Serological diagnostic methods play an important complementary role. They are used to support radiological diagnosis and follow-up of patients after surgery or pharmacological treatment. There are many immunological responses to the disease. A mild immune response is noted in intact cysts, while complex cysts (oozing or ruptured cysts) tend to show a strong immune response. Serodiyagnosis consists of the detection of specific serum antibodies by multiple immunodiagnostic tests. The optimum test should be specific with high precision. There are important differences between the various serological tests regarding specificity as well as test sensitivity.

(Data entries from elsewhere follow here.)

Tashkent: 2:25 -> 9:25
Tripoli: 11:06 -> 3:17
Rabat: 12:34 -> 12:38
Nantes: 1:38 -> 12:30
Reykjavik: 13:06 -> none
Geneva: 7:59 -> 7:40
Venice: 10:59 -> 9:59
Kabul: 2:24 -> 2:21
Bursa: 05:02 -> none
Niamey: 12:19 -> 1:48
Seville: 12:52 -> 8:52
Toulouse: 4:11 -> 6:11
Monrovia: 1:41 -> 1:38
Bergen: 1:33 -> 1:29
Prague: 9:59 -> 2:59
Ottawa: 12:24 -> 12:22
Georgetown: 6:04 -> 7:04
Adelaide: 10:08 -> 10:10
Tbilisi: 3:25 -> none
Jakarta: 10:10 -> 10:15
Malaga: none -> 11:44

In routine laboratory practice, indirect hemagglutination (IHA) is often non-specific, the enzyme-linked immunosorbent assay (ELISA) using crude hydatid cyst fluid has a high sensitivity (up to 95%) with low specificity. The simultaneous use of both tests (IHA and ELISA) is associated with a diagnostic sensitivity of over 85-96%. False positive serological findings occur in 20% of patients with CE, and this is mainly related to cross-reactions with other parasitic diseases. In addition, the rate of seronegativity is relatively higher in patients with non-active disease stages, patients treated for autoimmune or malignant pathologies, and during pregnancy.
Cysts in bone, brain, and calcified cysts often do not show an immunological response or are low. Immunoblot analysis is generally used when IHA and ELISA findings are inconclusive. Immunological diagnosis is made by detecting specific serum antibodies. Immunological methods with Echinococcus granulosus, antigen B and antigen 5 (Ag5) often use the most specific antigens.
Hydatidosis (Echinococcosis) History
Hydatidosis is one of the oldest known diseases of man. This disease was described by the Egyptians in a document dating back to 1534 BC, as the Babylonians mentioned in the Biblical Talmud. They described the cyst formed here as a bladder filled with fluid. This disease is caused by the formation of hydatid cysts of different sizes in different locations such as the liver and lungs in both animals and humans. And the severity of the disease depends on the number, size and location of the cysts. These cysts can cause the loss of human life in addition to economic losses in the livestock field. The incidence of this disease is high in humans because its risk is only incidentally detected during radiological examinations or various surgical operations, but can be discovered during routine detection in animal slaughter.
The cause of hydatidosis disease depends on two important factors. The first is that it is not possible to know the infection in the early stages since the onset of the disease, because the cyst does not show symptoms until it increases in size, which puts pressure on neighboring tissues. The second factor is the loss of therapeutic tools and the disease is very similar to the severity of its metastasis at the metastasis stage. In addition, these cysts are found all over the body except hair and nails. Since this disease is one of the endemic diseases in Iraq, it has an impact on human health, economic and social aspects. For these reasons, although there are many patients, many studies and researches have been conducted to investigate treatment methods as surgical intervention. However, some conditions of the patients are treated surgically because they make normal treatment difficult.